L'énergie explosive des favelas

Avec "Roda Favela", le metteur en scène Laurent Poncelet s'attaque à Jair Bolsonaro, ce président d'un Brésil qu'il aime depuis quinze ans. Au plateau, douze artistes multifacettes invitent le spectateur dans leur favela, un condensé d'énergie brute qui se libère autant dans la joie que dans la violence.


Avant même de s’asseoir dans les fauteuils rouges de l’espace Paul-Jargot, on y est, au Brésil. Les douze comédiens brésiliens naviguent et jouent avec le public, l’interpellent, et déjà, la musique. Tout au long de Roda Favela, le dernier spectacle de Laurent Poncelet, la troupe joue en direct sur des instruments traditionnels, percussions et berimbau, cet arc musical qui rythme la capoeira. La vie quotidienne de ces quartiers très pauvres de Rio est interrompue par l’apparition à la télévision du président brésilien Jair Bolsonaro. Il discourt : « Si je vois deux hommes en train de s'embrasser dans la rue, je vais les frapper. » Bam, bam, bam ! Les comédiens forment une danse guerrière qui donne la chair de poule, frappent les peaux des tambours.

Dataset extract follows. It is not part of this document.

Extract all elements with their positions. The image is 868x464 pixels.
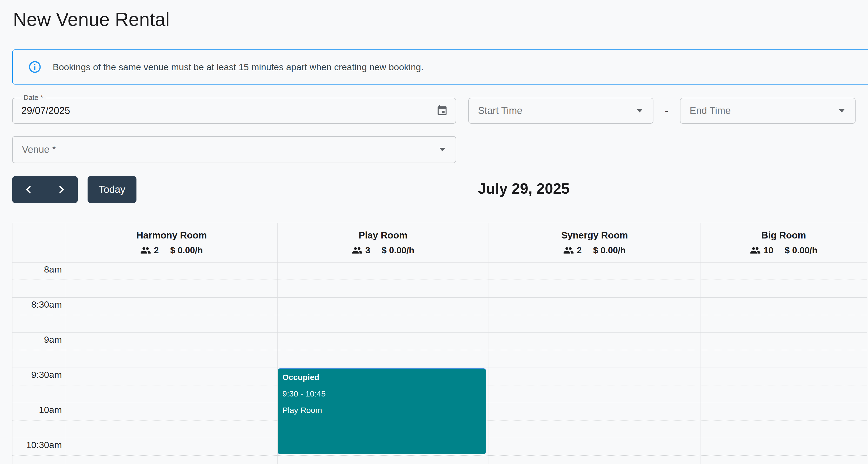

Habitué des saillies violentes contre les femmes, les noirs, les homosexuels ou les Amérindiens, Bolsonaro, élu en 2019, a considérablement aggravé la situation déjà difficile des habitants des favelas. La violence d’État et l’encouragement officiel à s’en prendre aux communautés afro-brésiliennes, LGBT ou autres s’ajoutent à la très grande précarité, aux trafics, à la drogue et tout ce qui va avec. Sans même parler de la (non) gestion de la crise sanitaire. C'est ce régime que dénonce frontalement Laurent Poncelet, chantre de ce théâtre social et mondial qu'il pratique depuis longtemps (Les Bords du monde, Le Soleil juste après...). Roda Favela raconte une histoire, celle d’une communauté qui rebondit de la misère à la joie, de la violence à la légèreté. Des fêtes, un décès, des affrontements, des démons. Des familles qui vivent ensemble pour le meilleur et pour le pire. En dehors de la dramaturgie elle-même, la pièce doit sa puissance à la vigueur et au caractère qui se dégagent de ces artistes, la force des percussions et l’ardeur des danses, qui virent à la transe et sanctifient fièrement les racines africaines des Brésiliens.

Tournée militante

Au terme de la représentation, les artistes saluent, l'une des danseuses craque, fond en larmes. L'intensité du spectacle est d'autant plus forte qu'elle est ressentie pleinement par les artistes. Des petits extraits vidéo des mêmes comédiens, tournés au Brésil en décembre dernier, émaillent le récit. Laurent Poncelet fréquente ce grand pays depuis quinze ans, et récemment, un vingtenaire proche de la troupe a perdu la vie, tué par balles. Le metteur en scène l'avait rencontré à 11 ans sur les planches, il est mort à 23. Pas d'enquête, « il y a des dizaines de tués par jour dans cet État, ils s'en foutent », balaie Laurent Poncelet. Les larmes montent et la voix se noue à l'évocation de ce jeune Romario. « Ce spectacle, je l'aurais fait de toute façon. Mais ça ajoute un côté devoir de mémoire... » Roda Favela déploiera toute sa valeur militante au terme de sa tournée en France, puisque le spectacle partira ensuite au Brésil pour une série de dates chapeautée par... l'Ambassade de France elle-même.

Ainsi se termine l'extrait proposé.